Categoria : memoria e storia

“Michele Montesu,(1892-1989), mio bisnonno, copia del suo manuale del Genio Militare della prima guerra mondiale” di Simone Unali

“I resti di quello che fu uno dei più potenti eserciti del mondo risalgono in disordine e senza speranza le valli che avevano disceso con orgogliosa sicurezza”. Correva l’anno 1918 e, più precisamente, era il 4 novembre quando il capo di stato maggiore del Regio Esercito Italiano, generale Armando Diaz, annunciò la vittoria italiana nel primo conflitto mondiale e la sconfitta dell’impero austro-ungarico. Un conflitto lungo e sanguinoso, che causò in tutto il mondo la morte di circa dieci milioni di soldati e quasi sette milioni di civili. Il mondo e l’Europa si rialzarono a stento, con il desiderio che un conflitto del genere non si verificasse mai più. E invece, circa vent’anni dopo, scoppiò una nuova guerra mondiale, più efferata della prima, che si era dimenticata troppo in fretta. O si era fatto finta di dimenticare. L’Italia della vittoria, nel biennio 1918/19, doveva fare i conti con i danni causati dalla guerra, all’industria ma soprattutto all’agricoltura; doveva fare i conti specialmente con la fame. Il paese si rialzò comunque, pronto a voltare pagina. Questo 2018 è appena cominciato (solo quattro giorni fa le capitali di tutto il mondo hanno salutato il nuovo anno), eppure il pensiero corre già verso il 1918. Riecheggiano le parole del Capo dello Stato Sergio Mattarella nel suo discorso di fine anno agli italiani: “I giovani nati nel 1999 voteranno per la prima volta per eleggere le nuove Camere. Quelli nati cent’anni prima, nel 1899, andarono in guerra e molti di loro morirono: non dimentichiamolo”. In un secolo i progressi sono stati tanti, a partire dal più lungo periodo storico di pace in Europa, così come le conquiste sociali e le innovazioni. Per andare avanti però, per perseguire gli obbiettivi che ci siamo posti e continuare a percorrere la via del progresso e dell’evoluzione della specie umana è necessario voltarsi, guardare il passato e discernere ciò che può essere recuperato e ciò che invece deve essere abbandonato completamente, combattuto, sconfitto. Nel primo centenario dalla fine del primo conflitto mondiale ricordare è un dovere, ricordare sopratutto le tante vittime, ma anche i tanti gesti eroici di sacrificio compiuti da chi nel quotidiano o sul campo di battaglia combatteva la propria guerra. La storicizzazione di quegli anni è indispensabile per comprenderli fino a fondo, per poter trarre oggi le conclusioni in vista del futuro.

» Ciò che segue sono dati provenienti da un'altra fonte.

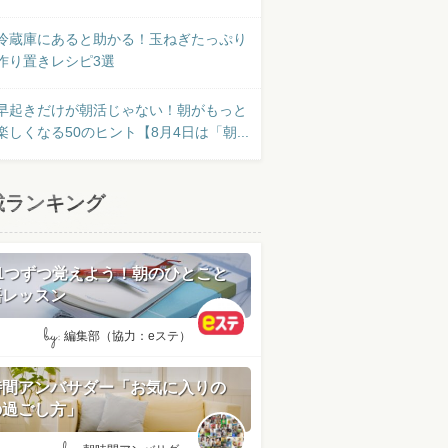
冷蔵庫にあると助かる！玉ねぎたっぷり
作り置きレシピ3選
早起きだけが朝活じゃない！朝がもっと
楽しくなる50のヒント【8月4日は「朝...
載ランキング
日1つずつ覚えよう！朝のひとこと
語レッスン
by:
編集部（協力：eステ）
時間アンバサダー「お気に入りの
の過ごし方」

Qualche giorno fa, frugando in un cassetto, mi è capitato fra le mani libretto dalla copertina sbiadita e consumata dal tempo appartenuto a mio bisnonno Michele Montesu, che, come tanti altri chiaramontesi, combattè in quegli anni caldi. Aperto l’opuscoletto, nel frontespizio, per fortuna ancora integro, lessi l’intestazione: “Ministero Della Guerra, Comando del corpo di stato maggiore – Ufficio istruzioni e Manovre” e più in basso: “Istruzione sui lavori del campo di battaglia”. A piè pagina, poi, compariva lo stemma del Regio Esercito e l’editrice: “Voghera Enrico, tipografo editore del giornale militare – Roma, 1913”. Scorrendo le pagine e osservando le numerose illustrazioni, che presentavano misurazioni precise e dati sui materiali da impiegare, capì immediatamente che si trattava di un manuale destinato al Genio Militare, del quale mio bisnonno fece parte, inquadrato nella 23esima compagnia del Primo Reggimento Genio Zappatori, che aveva il compito di costruire e fortificare le strutture difensive di prima linea, le trincee per l’appunto. Pochi giorni fa, ascoltando le parole del presidente, il mio pensiero non potè che tornare a quel libretto che tanto mi aveva incuriosito, datato 1913, pochi anni prima dell’entrata in guerra dell’Italia. Secondo le norme e le istruzioni riportate in quelle pagine i soldati italiani costruirono le proprie trincee, le proprie postazioni per le mitragliatrici, i propri ripari; seguendo quelle pagine posarono le proprie linee telegrafiche di comunicazione e, sempre secondo quelle pagine, combatterono la propria guerra. Il libretto è suddiviso in quattro capitoli: Scopo e caratteri dei lavori nell’offensiva, Scopo e caratteri dei lavori nella difensiva, Scopo e caratteri dei lavori nelle operazioni della cavalleria e dei ciclisti, Esame e descrizione dei lavori del campo di battaglia. Riporto ora alcuni estratti del libricino, perchè, come in ogni altro manuale di guerra, possano rendere la dimensione del campo di battaglia, le strategie e le tecniche utilizzate da chi quella guerra la combattè veramente fra il 1915 e il 1918.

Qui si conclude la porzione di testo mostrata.